Christian Frezet prévoit quant à lui que le départ de syndicats fera boule de neige, tout en laissant la porte ouverte : « Si la FSPF opère un revirement, pourquoi ne pas la réintégrer ? »

Restent les représentants fidèles au bureau national, pour l’instant silencieux, mais encore majoritaires, malgré la grogne de la base. Néanmoins, nul doute que le mouvement actuel fragilise gravement la FSPF.

« Je refuse le reproche de ne pas gérer la FSPF démocratiquement »

Alors qu’il nous annonce se représenter aux prochaines élections à la tête de la FSPF en novembre, Bernard Capdeville réagit…

… sur un éventuel « verrouillage » des débats et décisions :

ça je ne peux pas l’accepter, car le président n’a aucun pouvoir hors du cadre et du mandat qui lui sont donnés. Sur chaque gros sujet, nous sommes revenus devant l’assemblée générale qui a voté à bulletin secret, toujours favorablement mais avec des amendements qui nous ont conduits à renégocier. Nous n’avons jamais eu de chèque en blanc.

… sur la poursuite des négociations avec les pouvoirs publics :

La seule façon de faire prendre en compte la profession par l’Etat, c’est de signer un accord car nous ne sommes pas conventionnés.
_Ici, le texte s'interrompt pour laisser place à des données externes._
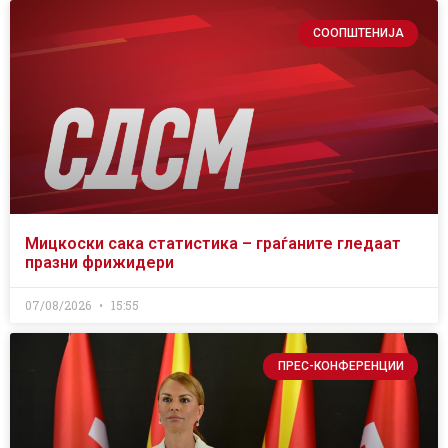
СООПШТЕНИЈА
Мицкоски сака статистика – граѓаните гледаат
празни фрижидери
07/08/2026
15:55
ПРЕС-КОНФЕРЕНЦИИ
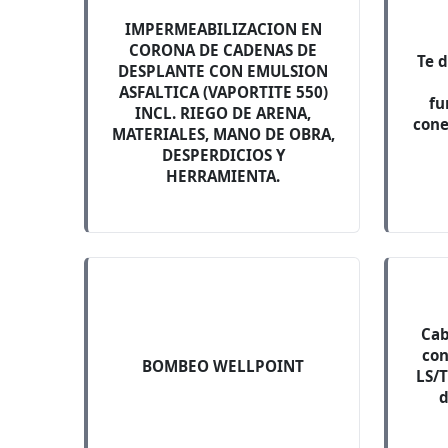
IMPERMEABILIZACION EN
CORONA DE CADENAS DE
Te 
DESPLANTE CON EMULSION
ASFALTICA (VAPORTITE 550)
fu
INCL. RIEGO DE ARENA,
cone
MATERIALES, MANO DE OBRA,
DESPERDICIOS Y
HERRAMIENTA.
Cab
con
BOMBEO WELLPOINT
LS/
d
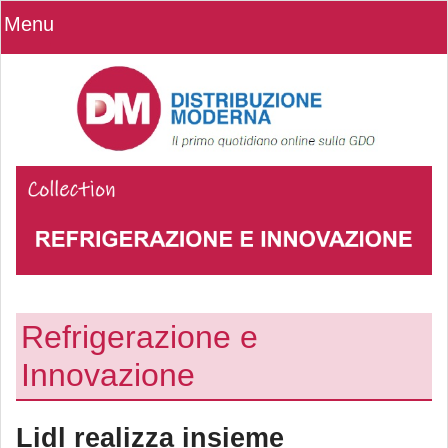
Menu
Refrigerazione e
Innovazione
Lidl realizza insieme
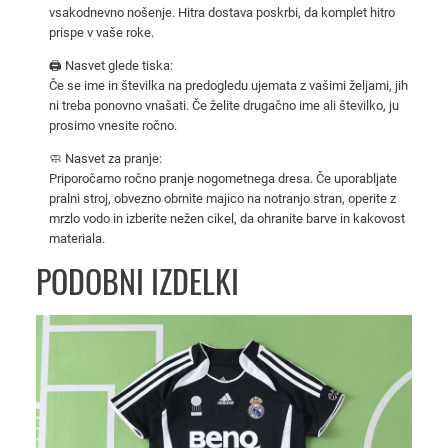
u
vsakodnevno nošenje. Hitra dostava poskrbi, da komplet hitro
prispe v vaše roke.
j
o
🖨️ Nasvet glede tiska:
č
Če se ime in številka na predogledu ujemata z vašimi željami, jih
ni treba ponovno vnašati. Če želite drugačno ime ali številko, ju
i
prosimo vnesite ročno.
k
o
🧼 Nasvet za pranje:
m
Priporočamo ročno pranje nogometnega dresa. Če uporabljate
pralni stroj, obvezno obrnite majico na notranjo stran, operite z
p
mrzlo vodo in izberite nežen cikel, da ohranite barve in kakovost
l
materiala.
e
PODOBNI IZDELKI
t
R
e
a
l
M
a
d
Quant à la baisse de 40 centimes, je rappelle qu’on était parti pour « se prendre » 1,20 F et qu’elle découle aussi de l’obtention d’un mode de rémunération plus avantageux. Le problème, et c’est humain, c’est qu’on veut toujours garder d’un accord ce qui nous arrange et rejeter le reste. Je sais faire du syndicalisme d’opposition, c’est amusant, mais vous n’obtenez rien.

… sur un déficit d’information des adhérents :

Nous informons autant que possible des dernières avancées des négociations. Mais lorsque nous sommes convoqués toutes affaires cessantes au ministère, nous n’y sommes pour rien et l’assemblée générale de la FSPF doit alors souvent être convoquée rapidement dans la foulée. Par ailleurs, nous sommes interdits de séjour dans les assemblées générales de certains départements d’opposition et, de plus, les adhérents y sont coupés des circulaires FSPF et du Pharmacien de France. Difficile dans ces conditions d’expliquer notre politique. A contrario, que des présidents organisent l’information pour que la base pense pis que pendre du bureau national, c’est du sabotage.

… sur la création d’une nouvelle structure syndicale :

Un nouveau syndicat pour diviser la profession comme chez les médecins ? Les divisions servent toujours le pouvoir… La FSPF est un système démocratique. Les élections de novembre sont donc l’occasion pour les opposants qui ont une équipe et un projet politique de le présenter.